Warning, before we even get started here! These donuts are straight up addictive – but in the best way possible of course. These perfect pink vegan donuts are incredibly delicious, sweet, fluffy and dangerously guilt-free! They are the utmost perfect dessert to make for a significant other, girls night, or just when you need a sweet pink treat.
For the donuts themselves, I have both a vegan and non-vegan version for you (the only real changes would be the butter and eggs). But or the glaze, I first tried out a vegan recipe and let’s just say …. it went terribly wrong.
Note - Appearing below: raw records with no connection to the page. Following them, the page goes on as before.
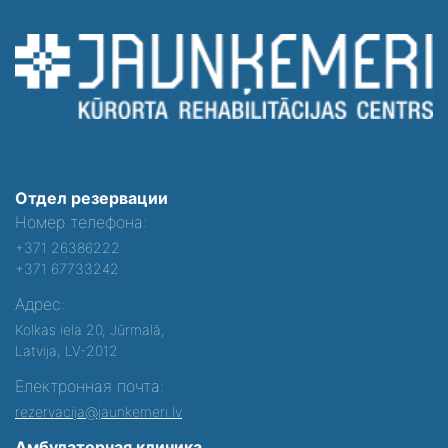
Отдел резервации
Номер телефона:
+371 26386222
+371 67733242
Адрес:
Kolkas iela 20, Jūrmalā,
Latvija, LV-2012
Електронная почта:
rezervacija@jaunkemeri.lv
Амбулаторная клиника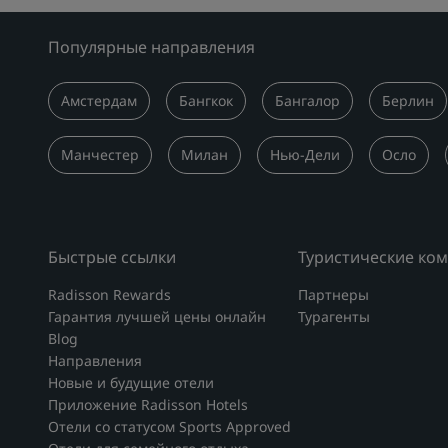
Популярные направления
Амстердам
Бангкок
Бангалор
Берлин
Манчестер
Милан
Нью-Дели
Осло
Быстрые ссылки
Туристические ко
Radisson Rewards
Партнеры
Гарантия лучшей цены онлайн
Турагенты
Blog
Направления
Новые и будущие отели
Приложение Radisson Hotels
Отели со статусом Sports Approved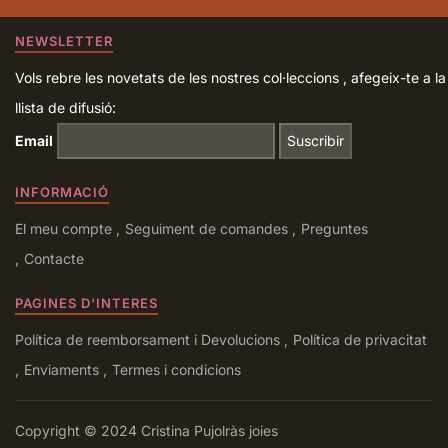
NEWSLETTER
Vols rebre les novetats de les nostres col·leccions , afegeix-te a la
llista de difusió:
Email
INFORMACIÓ
El meu compte
Seguiment de comandes
Preguntes
Contacte
PAGINES D'INTERES
Política de reemborsament i Devolucions
Política de privacitat
Enviaments
Termes i condicions
Copyright © 2024 Cristina Pujolràs joies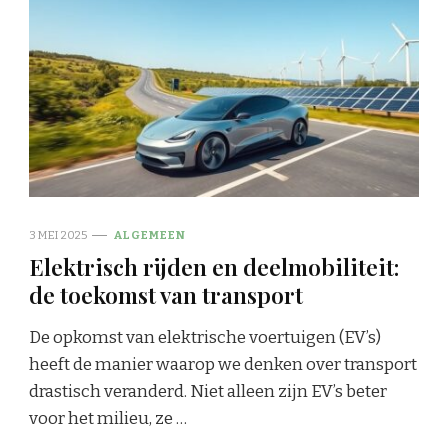
3 MEI 2025
ALGEMEEN
Elektrisch rijden en deelmobiliteit:
de toekomst van transport
De opkomst van elektrische voertuigen (EV’s)
heeft de manier waarop we denken over transport
drastisch veranderd. Niet alleen zijn EV’s beter
voor het milieu, ze …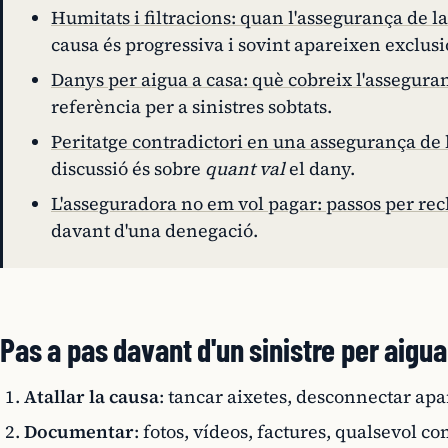
Humitats i filtracions: quan l'assegurança de l
causa és progressiva i sovint apareixen exclusi
Danys per aigua a casa: què cobreix l'asseguran
referència per a sinistres sobtats.
Peritatge contradictori en una assegurança de 
discussió és sobre
quant val
el dany.
L'asseguradora no em vol pagar: passos per re
davant d'una denegació.
Pas a pas davant d'un sinistre per aigua
Atallar la causa
: tancar aixetes, desconnectar apar
Documentar
: fotos, vídeos, factures, qualsevol co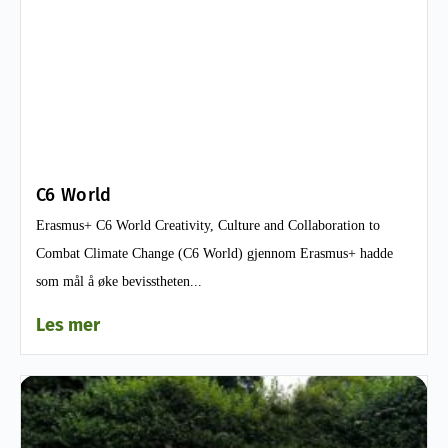
C6 World
Erasmus+ C6 World Creativity, Culture and Collaboration to
Combat Climate Change (C6 World) gjennom Erasmus+ hadde
som mål å øke bevisstheten...
Les mer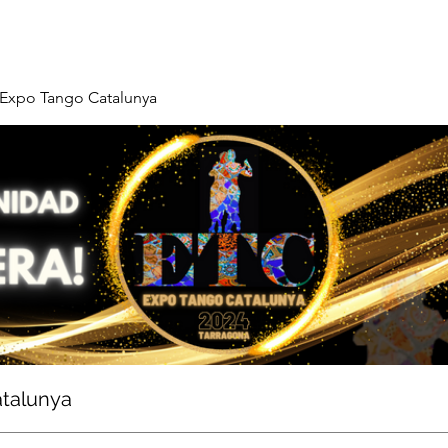
Expo Tango Catalunya
talunya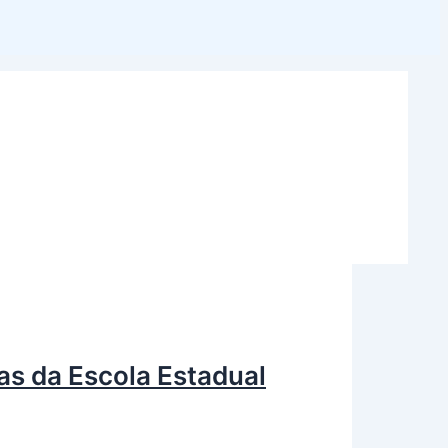
as da Escola Estadual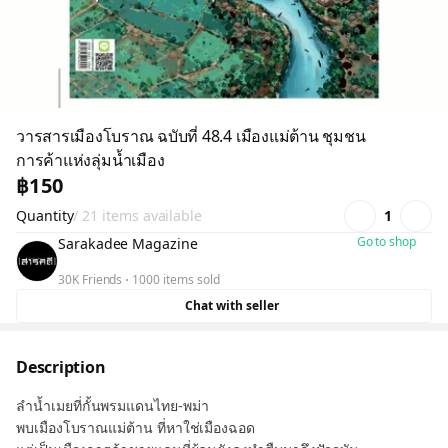
วารสารเมืองโบราณ ฉบับที่ 48.4 เมืองแม่ต้าน ชุมชน
การค้าแห่งลุ่มน้ำเมือง
฿150
Quantity
/ 21 items available
1
Go to shop
Sarakadee Magazine
30K Friends
1000 items sold
Chat with seller
Description
ลำน้ำเมยที่กั้นพรมแดนไทย-พม่า
พบเมืองโบราณแม่ต้าน ที่หาใช่เมืองฉอด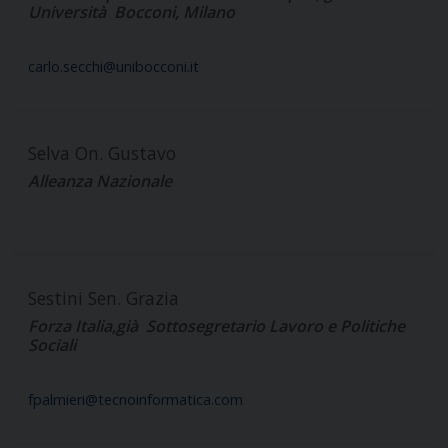
Università Bocconi, Milano
carlo.secchi@unibocconi.it
Selva On. Gustavo
Alleanza Nazionale
Sestini Sen. Grazia
Forza Italia,già Sottosegretario Lavoro e Politiche
Sociali
fpalmieri@tecnoinformatica.com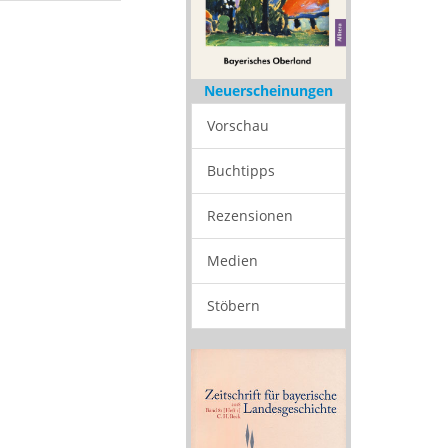
Neuerscheinungen
Vorschau
Buchtipps
Rezensionen
Medien
Stöbern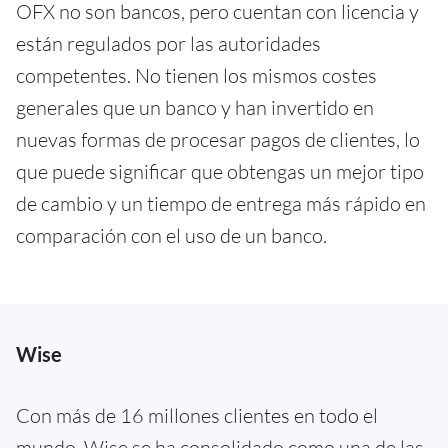
OFX no son bancos, pero cuentan con licencia y
están regulados por las autoridades
competentes. No tienen los mismos costes
generales que un banco y han invertido en
nuevas formas de procesar pagos de clientes, lo
que puede significar que obtengas un mejor tipo
de cambio y un tiempo de entrega más rápido en
comparación con el uso de un banco.
Wise
Con más de 16 millones clientes en todo el
mundo, Wise se ha consolidado como una de las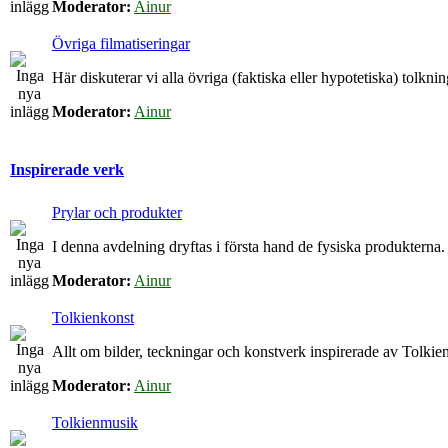
Moderator:
Ainur
Övriga filmatiseringar
Här diskuterar vi alla övriga (faktiska eller hypotetiska) tolkn
Moderator:
Ainur
Inspirerade verk
Prylar och produkter
I denna avdelning dryftas i första hand de fysiska produkterna.
Moderator:
Ainur
Tolkienkonst
Allt om bilder, teckningar och konstverk inspirerade av Tolkien
Moderator:
Ainur
Tolkienmusik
So for the glaze that is pictured in the photos, I went for a full fat non-vegan version, due to my failed healthy variation! Ps. If you’ve found a vegan glaze recipe that you like, please share it with me – I would love to give it a try.
PS. Don’t have a donut pan? No problem, neither do I! I used muffin tins and cut a whole in the middle of each muffin, for my donuts. As a bonus you get slightly thicker and fluffier donuts this way AND you get the added bonus of DONUT HOLES (the little whole cut out from the middle of the muffins)!! These dipped in batter are the PERFECT little taster treat and tester for those in the house who have been forced to smell the donuts baking!
- 2 cups flour
- 3/4 cup sugar
- 1/2 teaspoon sea salt
- 2 + 1/2 teaspoon baking powder
- 1 teaspoon cinnamon
- 1/2 teaspoon nutmeg
- 1/2 teaspoon apple cider vinegar
- 1 cup + 1 tablespoon coconut milk (solid coconut cream from 1 can of coconut milk)
- 1/4 cup maple syrup
- 6 tablespoons vegan butter OR regular unsalted butter (for non-vegan recipe)
- 2 flax eggs OR regular eggs (for non-vegan recipe)
- 1 teaspoon vanilla
- Preheat oven to 350°F and line either your muffin tins with cups or grease up your donut pan.
- In a large bowl sift together all of the dry ingredients. Stir till combined.
- In a medium sized sauce pan over low heat, combine the wet ingredients. Whisk until all ingredients are melted and well combined.
- Slowly pour the wet ingredients in with the dry ingredients. Whisk until evenly combined.
- Spoon the mixture into your donut pan or muffin cups.
- For muffin cups bake for 25 min. and for donut pan bake for 10-12 minutes.
- Cool on wire rack before frosting. Once cool, cut out the centre of the muffins.
- 2 cups confectioners sugar
- 3 tablespoons unsalted butter, softened
- 3 tablespoons cream
- 1 teaspoon vanilla
- Food colouring (red)
Whisk all ingredients together until completely smooth (I used my Kitchen Aid mixer). Dip each donut into the glaze and top with desired sprinkles. Make sure to keep leftovers in the fridge, the should keep for 3-4 days. Or you can freeze them – perfect for whenever you feel that sugar craving coming on!